Robin J. Wilson, Ph.D., ABPP                                Jill Levenson, Ph.D.
Clinical Psychologist                                                Clinical Social Worker
Sarasota, FL                                                           Boca Raton, FL

Richard Packard, Ph.D.                                           David Prescott, LICSW
Clinical Psychologist                                                Clinical Social Worker
Bainbridge Island, WA                                            Falmouth, ME


Ackerman, Harris, Levenson, & Zgoba, (2011). Who are the people in your neighborhood? A descriptive analysis of individuals on public sex offender registries, International Journal of Law and Psychiatry. doi:10.1016/j.ijlp.2011.04.001

D’Orazio, D., Wilson, R.J., & Thornton, D. (2011, November). Prevalence of Pedohebephilia, Paraphilic Coercive Disorder, and Sadism Diagnoses Produced with the Proposed DSM-5 Criterion Sets. Paper presented at the 30th Annual Conference of the Association for the Treatment of Sexual Abusers, Toronto, ON.

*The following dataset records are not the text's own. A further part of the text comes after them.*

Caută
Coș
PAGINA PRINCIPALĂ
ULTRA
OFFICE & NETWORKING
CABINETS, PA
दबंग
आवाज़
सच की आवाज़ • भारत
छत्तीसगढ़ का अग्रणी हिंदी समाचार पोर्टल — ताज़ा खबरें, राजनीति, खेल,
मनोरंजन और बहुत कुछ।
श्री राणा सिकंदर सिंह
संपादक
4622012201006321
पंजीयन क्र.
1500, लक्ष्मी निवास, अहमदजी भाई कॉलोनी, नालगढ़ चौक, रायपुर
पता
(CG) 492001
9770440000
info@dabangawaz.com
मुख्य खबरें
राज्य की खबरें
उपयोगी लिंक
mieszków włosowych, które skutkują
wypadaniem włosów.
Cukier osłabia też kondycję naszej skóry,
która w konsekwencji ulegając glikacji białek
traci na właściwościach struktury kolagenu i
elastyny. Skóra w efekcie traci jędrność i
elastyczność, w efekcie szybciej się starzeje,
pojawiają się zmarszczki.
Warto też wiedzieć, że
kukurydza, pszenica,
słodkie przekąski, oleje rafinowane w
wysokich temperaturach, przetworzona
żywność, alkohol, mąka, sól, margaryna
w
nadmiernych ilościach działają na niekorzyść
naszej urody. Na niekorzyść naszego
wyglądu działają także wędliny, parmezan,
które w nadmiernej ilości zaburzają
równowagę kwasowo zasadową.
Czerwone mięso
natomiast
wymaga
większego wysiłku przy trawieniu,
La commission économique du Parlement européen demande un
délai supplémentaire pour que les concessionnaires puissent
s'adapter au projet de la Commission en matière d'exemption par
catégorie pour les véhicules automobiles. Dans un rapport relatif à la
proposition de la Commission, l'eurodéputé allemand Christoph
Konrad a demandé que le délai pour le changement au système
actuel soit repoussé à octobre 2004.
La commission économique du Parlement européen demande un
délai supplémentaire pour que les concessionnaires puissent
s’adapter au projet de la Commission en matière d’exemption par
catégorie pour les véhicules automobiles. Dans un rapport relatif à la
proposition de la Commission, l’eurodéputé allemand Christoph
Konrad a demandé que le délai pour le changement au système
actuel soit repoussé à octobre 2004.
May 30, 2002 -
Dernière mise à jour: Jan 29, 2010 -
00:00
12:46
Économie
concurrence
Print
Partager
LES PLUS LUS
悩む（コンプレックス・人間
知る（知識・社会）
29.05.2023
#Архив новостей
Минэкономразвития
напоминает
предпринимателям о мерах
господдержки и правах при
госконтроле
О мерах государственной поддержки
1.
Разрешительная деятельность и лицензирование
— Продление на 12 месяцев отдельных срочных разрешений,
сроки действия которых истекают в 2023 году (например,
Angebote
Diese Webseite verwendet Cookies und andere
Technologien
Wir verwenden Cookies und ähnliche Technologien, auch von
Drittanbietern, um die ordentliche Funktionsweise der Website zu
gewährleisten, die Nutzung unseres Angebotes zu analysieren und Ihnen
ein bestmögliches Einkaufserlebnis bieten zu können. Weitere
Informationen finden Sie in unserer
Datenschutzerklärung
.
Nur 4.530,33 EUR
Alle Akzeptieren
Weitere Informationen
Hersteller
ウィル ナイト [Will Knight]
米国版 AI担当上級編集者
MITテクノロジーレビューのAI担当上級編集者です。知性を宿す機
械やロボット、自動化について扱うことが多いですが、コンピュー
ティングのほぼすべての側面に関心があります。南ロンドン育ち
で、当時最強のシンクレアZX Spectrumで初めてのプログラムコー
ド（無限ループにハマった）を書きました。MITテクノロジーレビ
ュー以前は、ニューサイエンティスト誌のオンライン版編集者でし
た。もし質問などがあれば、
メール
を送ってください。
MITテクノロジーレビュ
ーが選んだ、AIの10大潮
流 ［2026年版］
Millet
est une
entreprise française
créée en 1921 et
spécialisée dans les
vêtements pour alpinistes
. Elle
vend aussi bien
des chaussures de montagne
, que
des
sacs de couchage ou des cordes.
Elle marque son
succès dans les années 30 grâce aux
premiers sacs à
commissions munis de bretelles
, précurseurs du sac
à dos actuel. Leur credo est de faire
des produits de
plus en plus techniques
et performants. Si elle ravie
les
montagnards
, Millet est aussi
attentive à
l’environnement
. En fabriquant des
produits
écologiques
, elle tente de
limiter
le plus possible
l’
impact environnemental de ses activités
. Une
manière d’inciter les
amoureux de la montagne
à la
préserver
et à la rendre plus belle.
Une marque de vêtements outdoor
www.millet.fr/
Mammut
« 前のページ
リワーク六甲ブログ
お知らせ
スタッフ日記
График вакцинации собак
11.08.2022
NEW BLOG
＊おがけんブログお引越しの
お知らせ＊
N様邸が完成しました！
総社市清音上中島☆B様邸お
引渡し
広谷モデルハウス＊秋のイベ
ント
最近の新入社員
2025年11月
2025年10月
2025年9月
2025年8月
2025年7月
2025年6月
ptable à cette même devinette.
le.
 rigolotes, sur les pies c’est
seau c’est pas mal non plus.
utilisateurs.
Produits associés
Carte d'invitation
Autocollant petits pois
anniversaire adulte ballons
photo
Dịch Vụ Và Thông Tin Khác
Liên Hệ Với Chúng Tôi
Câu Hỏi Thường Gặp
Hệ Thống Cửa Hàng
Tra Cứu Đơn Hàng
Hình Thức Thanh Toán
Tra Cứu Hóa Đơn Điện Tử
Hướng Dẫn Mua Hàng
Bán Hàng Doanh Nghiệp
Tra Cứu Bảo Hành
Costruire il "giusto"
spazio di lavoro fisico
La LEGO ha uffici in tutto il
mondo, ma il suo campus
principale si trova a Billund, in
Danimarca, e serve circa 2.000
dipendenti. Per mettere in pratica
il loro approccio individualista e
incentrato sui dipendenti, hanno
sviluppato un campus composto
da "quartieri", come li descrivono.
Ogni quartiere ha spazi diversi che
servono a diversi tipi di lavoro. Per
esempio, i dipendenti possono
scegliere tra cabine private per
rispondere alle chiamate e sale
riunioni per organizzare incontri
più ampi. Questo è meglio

Ewing, C.P. (2011). Justice perverted: Sex offender law, psychology, and public policy. New York: Oxford.

Green, R. (2010). Sexual preference for 14-year-olds as a mental disorder: You can’t be serious!! Archives of Sexual Behavior, 39, 585-586.

Kafka, M.P. (2010). Hypersexual Disorder: A proposed diagnosis for DSM-V. Archives of Sexual Behavior, 39, 377-400.

Thornton, D., Palmer, S., & Ramsay, R.K. (2011). DSM-5 Pedohebephilia, PCD, and Sadism diagnoses: Reliability in WI. Paper presented at the 30th Annual Conference of the Association for the Treatment of Sexual Abusers, Toronto, ON.

Wilson, R.J., Pake, D.R., & Duffee, S. (2011, November). DSM-5 Pedohebephilia, PCD, and Sadism diagnoses: Reliability in Florida. Paper presented at the 30th Annual Conference of the Association for the Treatment of Sexual Abusers, Toronto, ON.

World Health Organization. (2007). International statistical classificationof diseases and related health problems (10th rev., version for 2007). Retrieved from:

Zander, T. K. (2008). Inventing diagnosis for civil commitment of rapists. Journal of the American Academy of Psychiatry and Law, 36, 459–469.